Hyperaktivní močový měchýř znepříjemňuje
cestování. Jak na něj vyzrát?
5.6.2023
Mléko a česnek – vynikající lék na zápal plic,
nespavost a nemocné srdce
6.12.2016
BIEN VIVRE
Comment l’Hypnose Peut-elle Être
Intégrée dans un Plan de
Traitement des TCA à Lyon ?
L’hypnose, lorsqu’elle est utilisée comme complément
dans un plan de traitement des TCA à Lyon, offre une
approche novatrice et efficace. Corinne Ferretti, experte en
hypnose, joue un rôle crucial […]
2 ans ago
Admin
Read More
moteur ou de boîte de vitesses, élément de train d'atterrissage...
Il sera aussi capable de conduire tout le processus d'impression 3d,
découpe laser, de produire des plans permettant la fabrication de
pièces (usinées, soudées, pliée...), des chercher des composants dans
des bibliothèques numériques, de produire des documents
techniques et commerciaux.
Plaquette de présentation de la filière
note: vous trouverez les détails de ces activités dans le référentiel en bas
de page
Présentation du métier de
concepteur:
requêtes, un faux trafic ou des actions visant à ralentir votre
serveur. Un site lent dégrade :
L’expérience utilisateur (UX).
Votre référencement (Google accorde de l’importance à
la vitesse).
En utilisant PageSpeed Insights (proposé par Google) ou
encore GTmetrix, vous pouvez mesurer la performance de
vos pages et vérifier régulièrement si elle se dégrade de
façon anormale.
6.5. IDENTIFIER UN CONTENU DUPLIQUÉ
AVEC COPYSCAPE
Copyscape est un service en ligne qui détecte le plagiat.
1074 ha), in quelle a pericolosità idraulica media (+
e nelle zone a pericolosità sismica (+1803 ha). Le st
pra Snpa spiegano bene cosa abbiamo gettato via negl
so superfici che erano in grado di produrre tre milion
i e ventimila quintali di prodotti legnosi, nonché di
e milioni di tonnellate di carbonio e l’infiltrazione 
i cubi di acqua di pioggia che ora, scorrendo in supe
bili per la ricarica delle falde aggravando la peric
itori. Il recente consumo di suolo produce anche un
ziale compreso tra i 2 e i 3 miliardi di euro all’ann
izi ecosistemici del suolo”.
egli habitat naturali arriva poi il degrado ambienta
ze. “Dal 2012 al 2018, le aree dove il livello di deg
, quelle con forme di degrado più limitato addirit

* * *

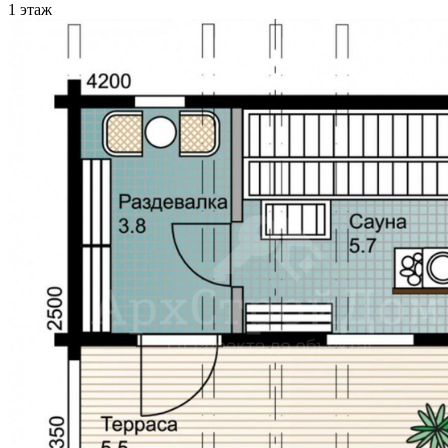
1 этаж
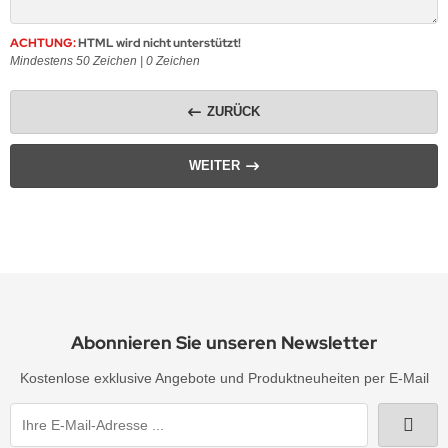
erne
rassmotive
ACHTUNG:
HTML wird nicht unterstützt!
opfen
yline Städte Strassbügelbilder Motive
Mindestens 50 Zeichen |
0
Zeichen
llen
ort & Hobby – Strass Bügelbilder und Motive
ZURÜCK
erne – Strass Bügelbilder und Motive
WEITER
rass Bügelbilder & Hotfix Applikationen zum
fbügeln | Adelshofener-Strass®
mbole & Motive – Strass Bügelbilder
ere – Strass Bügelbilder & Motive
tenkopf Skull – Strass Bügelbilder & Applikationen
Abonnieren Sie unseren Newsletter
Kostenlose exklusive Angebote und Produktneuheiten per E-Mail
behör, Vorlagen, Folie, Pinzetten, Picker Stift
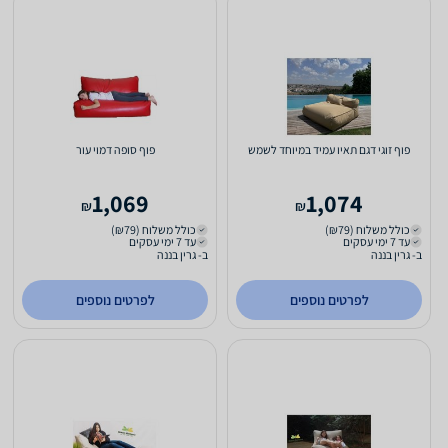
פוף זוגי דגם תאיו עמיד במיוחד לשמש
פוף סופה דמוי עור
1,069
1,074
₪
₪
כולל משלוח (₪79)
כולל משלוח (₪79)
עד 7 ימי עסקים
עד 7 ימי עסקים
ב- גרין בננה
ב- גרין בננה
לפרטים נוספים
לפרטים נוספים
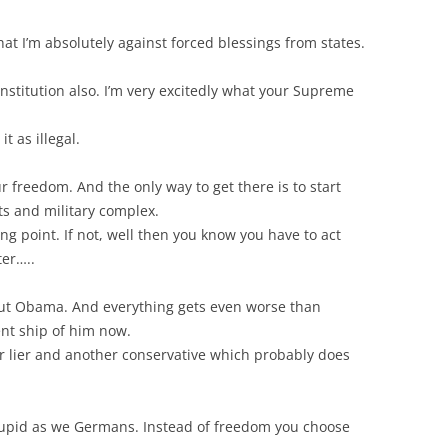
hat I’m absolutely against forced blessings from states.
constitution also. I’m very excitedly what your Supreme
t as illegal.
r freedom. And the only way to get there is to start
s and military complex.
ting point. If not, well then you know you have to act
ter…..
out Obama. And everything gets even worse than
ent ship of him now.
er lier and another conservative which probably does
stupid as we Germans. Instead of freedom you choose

==

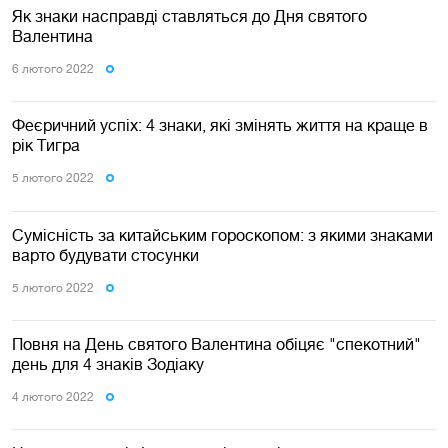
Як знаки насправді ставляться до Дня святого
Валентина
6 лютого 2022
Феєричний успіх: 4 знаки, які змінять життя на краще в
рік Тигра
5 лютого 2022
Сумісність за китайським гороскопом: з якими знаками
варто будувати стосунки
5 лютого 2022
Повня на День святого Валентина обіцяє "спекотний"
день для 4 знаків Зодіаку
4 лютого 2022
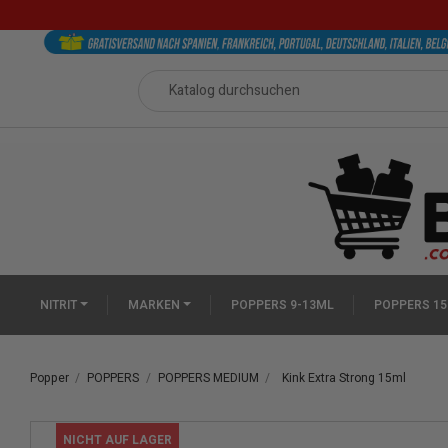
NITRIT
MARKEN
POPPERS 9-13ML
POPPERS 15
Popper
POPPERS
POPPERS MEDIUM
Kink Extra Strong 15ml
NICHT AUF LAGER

What the exercise asks = The word to find is "suolo". Copy every line of the records that holds it.

Answer to the problem =
itori. Il recente consumo di suolo produce anche un
izi ecosistemici del suolo”.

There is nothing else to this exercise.